Retail theft is one of the industry’s biggest challenges, costing more than $100 billion globally each year. In the UK alone, shoplifting has risen by 13% over the past year, following a 25% jump in 2023–24 to more than 20 million incidents – the highest level since records began – costing retailers an estimated £2.2 billion in losses.
Working with several major European retailers, Trigo’s computer vision AI platform analysed more than 1,000 verified theft cases to understand how shrinkage occurs across the customer journey. The study provides one of the most comprehensive views to date of how theft takes place across the store environment.
Key findings:
- The most frequently stolen categories are beverages (22%), fresh produce (19%), and bakery items (10%)

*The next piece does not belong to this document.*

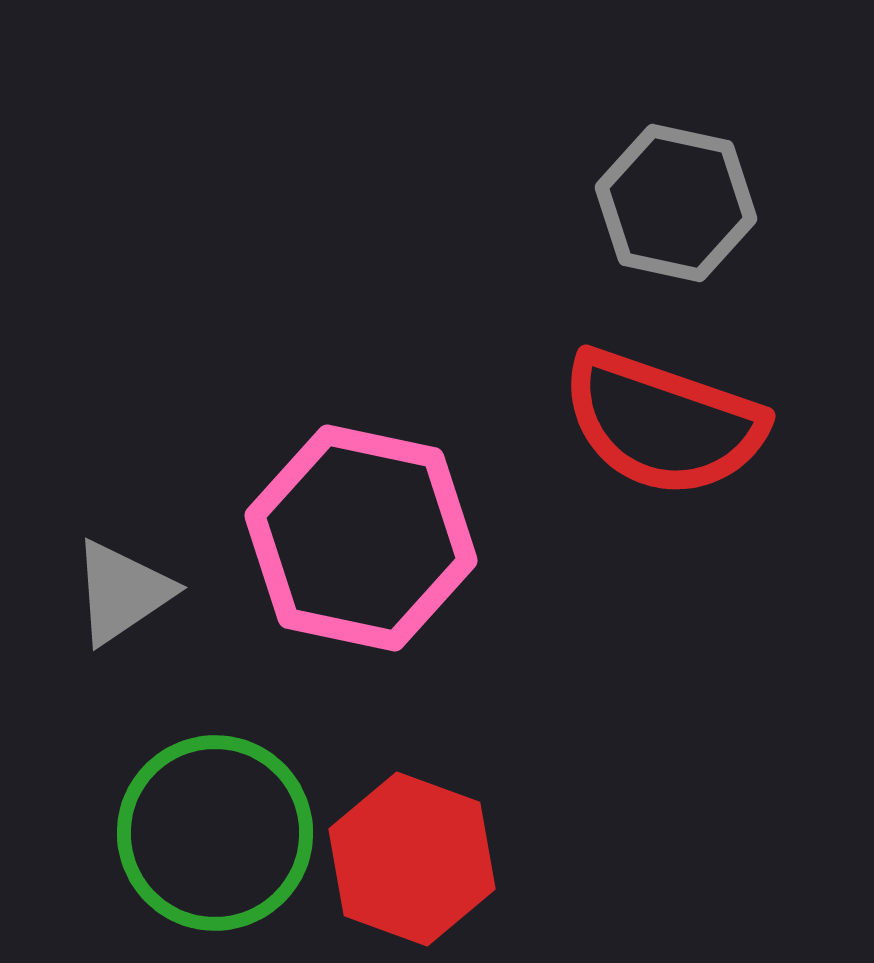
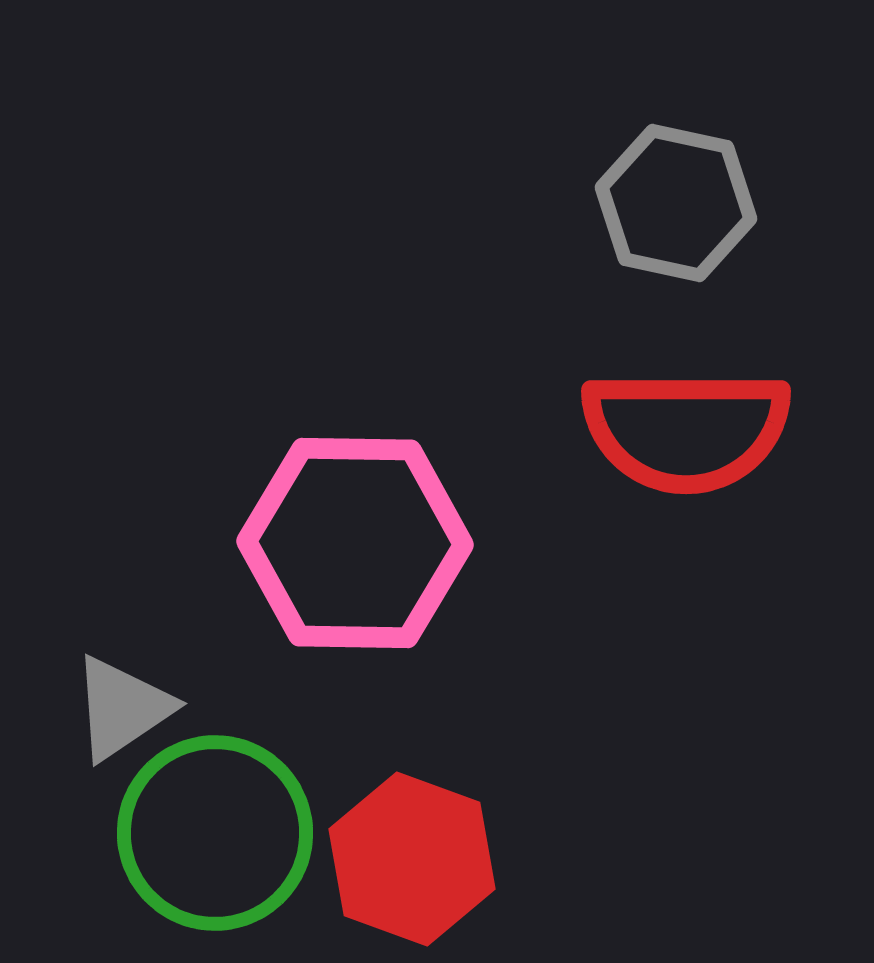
red semicircle: moved 23 px right, 7 px down; rotated 19 degrees counterclockwise
pink hexagon: moved 6 px left, 5 px down; rotated 11 degrees counterclockwise
gray triangle: moved 116 px down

- Concealment is widespread – only 20% of stolen items reach the self-checkout in plain view.
- When they do, thieves often use a range of tricks to avoid paying – the most common being ‘fake scans,’ where an item is waved over the scanner but not actually registered (27.3% of cases)
Theft peaks on weekday afternoons (46.6%) and evenings (30.4%), with Thursday afternoons alone accounting for 18.4% of incidents, while Saturdays see the lowest levels (4.6%)
Using its advanced AI computer vision technology to track commonly stolen products from shelf to exit, Trigo uncovered systematic concealment on an unprecedented scale. The analysis showed that 80% of targeted items were hidden in clothing or bags before reaching checkout, with only 20% appearing in plain view at the scanning area.
This means conventional security systems—designed to monitor checkout behaviour—are fundamentally misaligned with how theft of commonly stolen products actually occurs. The findings marks a shift in how the retail industry understands shrinkage, revealing that the majority of losses happen long before the checkout point.
Beyond concealment, the study also highlights what happens when items do reach the checkout. Around 20% of visible stolen items make it this far, and thieves use a consistent playbook of tactics to avoid payment.
Common tricks include leaving items in the basket or bagging area without scanning (31.7%), performing a ‘fake scan’ where an item is passed over the scanner but not registered (27.3%), or deliberately holding products back and not scanning them at all (14.1%). This behaviour is particularly difficult for staff to detect as it often appears subtle and can easily be mistaken for an honest error.
Timing patterns also revealed clear trends across stores. Nearly half of all theft occurs in the afternoon (46.6%), with evenings also proving high-risk (30.4%). Thursday afternoons stand out as the single most common window (18.4% of thefts), while Saturdays see the lowest levels (4.6%) — likely because more staff and security are present during peak trading hours.
“Most retailers today are either discovering what was stolen after the fact through inventory audits, or at best, catching visible theft at checkout,” said Daniel Gabay, CEO of Trigo.
“As theft tactics evolve beyond simple scanning avoidance to systematic concealment, the question for the industry becomes whether traditional security infrastructure can adapt, or whether AI-powered tracking from shelf to exit will become the new standard.
“By tapping into existing CCTV cameras, computer vision AI technology makes it possible to track frequently targeted products in real time from shelf to checkout, delivering total store coverage. Whether a shopper hides an item under their jacket, or skips scanning altogether – AI will detect it. As retailers look ahead, this kind of end-to-end visibility could define the future of loss prevention — where every item, in every aisle, is accounted for.”